What you should do: Skipping each picture, output the entries exactly as they stand below.
*** Opening of Raw data ***
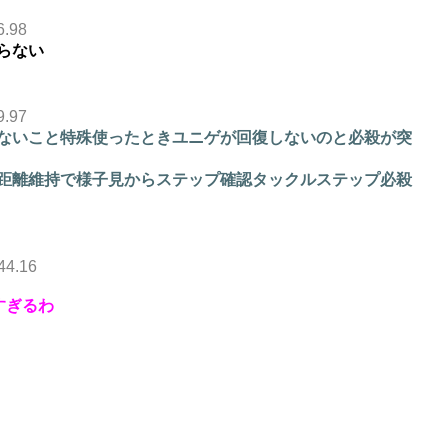
6.98
らない
9.97
ないこと特殊使ったときユニゲが回復しないのと必殺が突
距離維持で様子見からステップ確認タックルステップ必殺
44.16
すぎるわ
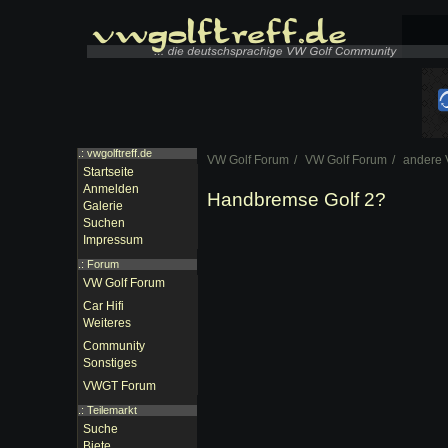
.: vwgolftreff.de
VW Golf Forum
VW Golf Forum
andere 
Startseite
Anmelden
Handbremse Golf 2?
Galerie
Suchen
Impressum
.:
Forum
VW Golf Forum
Car Hifi
Weiteres
Community
Sonstiges
VWGT Forum
.:
Teilemarkt
Suche
Biete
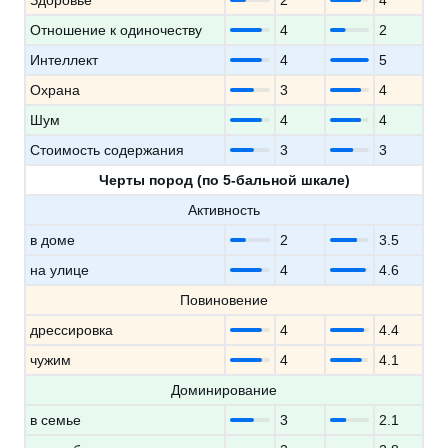
Здоровье
2
4
Отношение к одиночеству
4
2
Интеллект
4
5
Охрана
3
4
Шум
4
4
Стоимость содержания
3
3
Черты пород (по 5-бальной шкале)
Активность
в доме
2
3.5
на улице
4
4.6
Повиновение
дрессировка
4
4.4
чужим
4
4.1
Доминирование
в семье
3
2.1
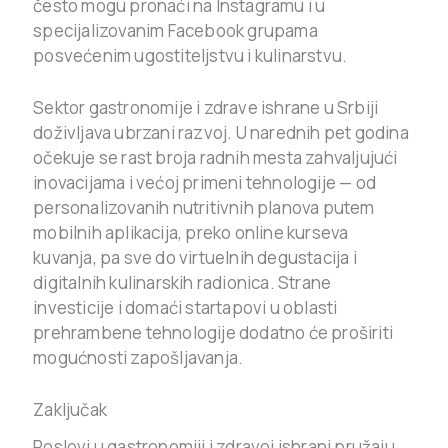
često mogu pronaći na Instagramu i u
specijalizovanim Facebook grupama
posvećenim ugostiteljstvu i kulinarstvu.
Sektor gastronomije i zdrave ishrane u Srbiji
doživljava ubrzani razvoj. U narednih pet godina
očekuje se rast broja radnih mesta zahvaljujući
inovacijama i većoj primeni tehnologije — od
personalizovanih nutritivnih planova putem
mobilnih aplikacija, preko online kurseva
kuvanja, pa sve do virtuelnih degustacija i
digitalnih kulinarskih radionica. Strane
investicije i domaći startapovi u oblasti
prehrambene tehnologije dodatno će proširiti
mogućnosti zapošljavanja.
Zaključak
Poslovi u gastronomiji i zdravoj ishrani pružaju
*** Close of Raw data ***
Solution below:
6.98
らない
9.97
ないこと特殊使ったときユニゲが回復しないのと必殺が突
距離維持で様子見からステップ確認タックルステップ必殺
44.16
すぎるわ
.: vwgolftreff.de
VW Golf Forum
VW Golf Forum
andere 
Startseite
Anmelden
Handbremse Golf 2?
Galerie
Suchen
Impressum
.:
Forum
VW Golf Forum
Car Hifi
Weiteres
Community
Sonstiges
VWGT Forum
.:
Teilemarkt
Suche
Biete
Здоровье
2
4
Отношение к одиночеству
4
2
Интеллект
4
5
Охрана
3
4
Шум
4
4
Стоимость содержания
3
3
Черты пород (по 5-бальной шкале)
Активность
в доме
2
3.5
на улице
4
4.6
Повиновение
дрессировка
4
4.4
чужим
4
4.1
Доминирование
в семье
3
2.1
često mogu pronaći na Instagramu i u
specijalizovanim Facebook grupama
posvećenim ugostiteljstvu i kulinarstvu.
Sektor gastronomije i zdrave ishrane u Srbiji
doživljava ubrzani razvoj. U narednih pet godina
očekuje se rast broja radnih mesta zahvaljujući
inovacijama i većoj primeni tehnologije — od
personalizovanih nutritivnih planova putem
mobilnih aplikacija, preko online kurseva
kuvanja, pa sve do virtuelnih degustacija i
digitalnih kulinarskih radionica. Strane
investicije i domaći startapovi u oblasti
prehrambene tehnologije dodatno će proširiti
mogućnosti zapošljavanja.
Zaključak
Poslovi u gastronomiji i zdravoj ishrani pružaju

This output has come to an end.